LINK: Photos 065-079 , video 204

31.03.10 Colombia
We had breakfast at the promenade. A horse passed pulling a carriage. This time they charged us more for the food then yesterday, for the same meal. We really have to make a list before we order food: ask for the price, without salt, drinks without sugar, drinks without straws... A woman passed us with a stethoscope asking us if we want our blood pressure measured. Everybody offers something, everybody tries to make business. At noon we left beautiful Santa Marta (the first settlement in Colombia) and took the bus back to our little fisherman village.
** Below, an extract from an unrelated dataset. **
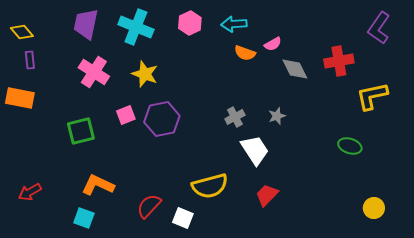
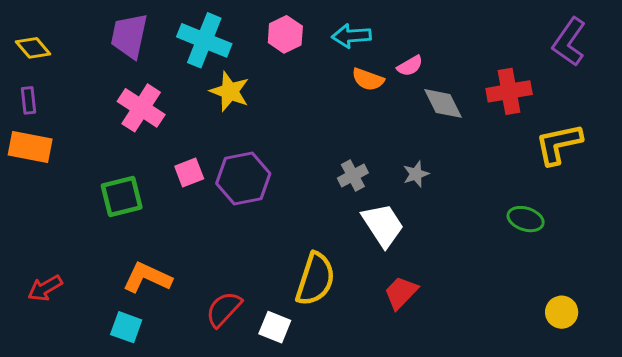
purple rectangle: (30, 60) -> (29, 100), moved
yellow star: (145, 74) -> (230, 91), moved
yellow semicircle: (210, 186) -> (315, 279), turned -57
We packed and left at 4.30 pm heading 11 km further to Cienaga. We passed lots of slums. Their houses were made of branches, palm leaves, wooden planks and stuff. Naked children were playing in the dirt, happy Latin music came from many houses. Everybody had a smile for us. The people are so beautiful. Nobody is in a hurry here. The road was busy with bicycle rickshaws, lots and lots... There was water and palm trees on both sides, in the middle the road and some land where the people lived. The scenery was so beautiful. Slums in paradise. I felt a strong connection to the people. I have looked into so many eyes, seen so many faces, I felt so much love for them. After 40 min we arrived in busy Cienaga and found a nice cheap room. After we parked our bikes in our room we looked for an internet place. We walked through the alive town and found one. It was actually a private living room from a family. They put in 4 computers and a sign in front of the house. Easy peasy! When we walked back we stopped at a store. It was already dark. The lights were still on but they had the iron bars closed, so nobody could go into the store anymore. First we thought they were about to close, but it was their security system. People stay outside and tell the people in the shop, what they want. Everybody was out. There was so much street life! We saw lots of garbage on the ground... and... an almost empty garbage bin. Nobody seems to use it. When we walked back to our room, we had no water and arranged a bucket with water. We got it from their laundry system. And... there were some fishes swimming in the water! In the laundry system!! That is one way to store fresh alive fish, I guess. Viva Colombia!
Resume: Santa Marta-Pueblo Viejo by bus, Pueblo Viejo-Cienaga, 11 km by bike, 31 degrees.